Medizintechnik reicht von In-vitro-Diagnostika über bildgebende Systeme und Implantate bis zu chirurgischen Instrumenten und medizinischer Software (SaMD). Geregelt ist das alles in der EU-Medizinprodukteverordnung MDR 2017/745. Deutschland ist mit rund 36 Milliarden Euro Jahresumsatz und über 1.400 Unternehmen der drittgrößte Medizintechnikmarkt weltweit (SPECTARIS 2023), beschäftigt sind mehr als 150.000 Menschen. Etwa zwei Drittel der Produktion gehen in den Export. Die Cluster sitzen in Bayern (München, Erlangen), Baden-Württemberg (Stuttgart, Tuttlingen) und Nordrhein-Westfalen. Tuttlingen gilt weltweit als Hochburg der chirurgischen Instrumente. Im Verzeichnis: Hersteller, Händler und Zulieferer mit CE-Kennzeichen, Risikoklasse und Kontaktdaten für Einkäufer, Kliniken, Praxen und Pflegeeinrichtungen.

Deutschland als Medizintechnik-Leitmarkt

Die deutsche Medizintechnikbranche gehört zu den stärksten der Welt. Mit einem Jahresumsatz von rund 36 Milliarden Euro und über 1.400 Unternehmen ist Deutschland nach den USA und China der drittgrößte Medizintechnikmarkt weltweit (SPECTARIS 2023). Mehr als 150.000 Menschen sind in der Branche beschäftigt. Deutsche Unternehmen sind führend in Bereichen wie Bildgebung, Kardiologie, Orthopädie, In-vitro-Diagnostik, Dentalmedizin und medizinischer Software. Bedeutende Standorte sind Bayern (München, Erlangen), Baden-Württemberg (Stuttgart, Tuttlingen), Nordrhein-Westfalen sowie das Rhein-Main-Gebiet. Tuttlingen gilt als weltweites Zentrum für chirurgische Instrumente.

MDR-Zulassung und CE-Kennzeichen für Medizinprodukte

Medizinprodukte, die in Deutschland und der EU in Verkehr gebracht werden, müssen die Anforderungen der EU-Medizinprodukteverordnung MDR 2017/745 erfüllen und das CE-Kennzeichen tragen. Je nach Risikoklasse (I, IIa, IIb oder III) ist eine Konformitätsbewertung durch eine benannte Stelle (Notified Body) erforderlich. In-vitro-Diagnostika (IVD) unterliegen zusätzlich der IVDR 2017/746. Die Marktüberwachung in Deutschland obliegt dem Bundesinstitut für Arzneimittel und Medizinprodukte (BfArM). Hersteller müssen zudem ein Qualitätsmanagementsystem nach ISO 13485 vorhalten und in der EUDAMED-Datenbank registriert sein.
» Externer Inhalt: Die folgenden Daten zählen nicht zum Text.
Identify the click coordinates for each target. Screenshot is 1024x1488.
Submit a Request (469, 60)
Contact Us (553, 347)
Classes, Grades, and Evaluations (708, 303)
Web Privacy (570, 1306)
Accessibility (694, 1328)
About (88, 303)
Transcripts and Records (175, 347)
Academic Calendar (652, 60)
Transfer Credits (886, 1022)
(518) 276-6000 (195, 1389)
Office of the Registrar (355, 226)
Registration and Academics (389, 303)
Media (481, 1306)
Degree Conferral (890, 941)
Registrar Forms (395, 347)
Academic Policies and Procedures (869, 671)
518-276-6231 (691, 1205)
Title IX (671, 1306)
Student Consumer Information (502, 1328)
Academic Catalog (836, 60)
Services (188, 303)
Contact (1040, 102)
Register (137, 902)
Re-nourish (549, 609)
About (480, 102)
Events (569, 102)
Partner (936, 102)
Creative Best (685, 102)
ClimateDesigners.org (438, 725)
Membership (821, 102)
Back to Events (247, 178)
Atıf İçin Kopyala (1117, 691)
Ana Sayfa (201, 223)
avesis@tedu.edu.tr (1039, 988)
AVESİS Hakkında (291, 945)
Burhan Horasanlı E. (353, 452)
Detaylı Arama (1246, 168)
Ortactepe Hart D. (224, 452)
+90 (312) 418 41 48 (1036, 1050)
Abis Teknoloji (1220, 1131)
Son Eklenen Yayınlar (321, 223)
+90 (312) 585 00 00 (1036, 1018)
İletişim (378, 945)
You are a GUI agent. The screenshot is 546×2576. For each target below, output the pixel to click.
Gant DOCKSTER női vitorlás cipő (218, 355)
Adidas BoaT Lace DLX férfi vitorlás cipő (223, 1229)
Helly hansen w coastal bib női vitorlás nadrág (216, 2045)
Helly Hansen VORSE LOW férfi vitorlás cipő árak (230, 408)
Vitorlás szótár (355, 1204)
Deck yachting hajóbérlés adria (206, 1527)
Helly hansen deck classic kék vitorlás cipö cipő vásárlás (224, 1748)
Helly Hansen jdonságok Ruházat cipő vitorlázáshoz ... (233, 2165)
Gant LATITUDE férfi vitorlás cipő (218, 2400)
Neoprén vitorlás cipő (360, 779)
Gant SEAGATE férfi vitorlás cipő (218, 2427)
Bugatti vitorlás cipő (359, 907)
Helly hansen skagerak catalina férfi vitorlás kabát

Medizintechnikunternehmen gezielt finden

Hersteller, Händler und Zulieferer der deutschen Medizintechnik liegen hier mit Profil, Standort und Kontakt vor. Einkäufer, Krankenhäuser, Praxen und Pflegeeinrichtungen suchen gezielt: Welcher Anbieter führt eine bestimmte Produktkategorie? Welcher Partner sitzt in der eigenen Region? Jeder Eintrag enthält Adresse, Telefon, Website und Ansprechpartner.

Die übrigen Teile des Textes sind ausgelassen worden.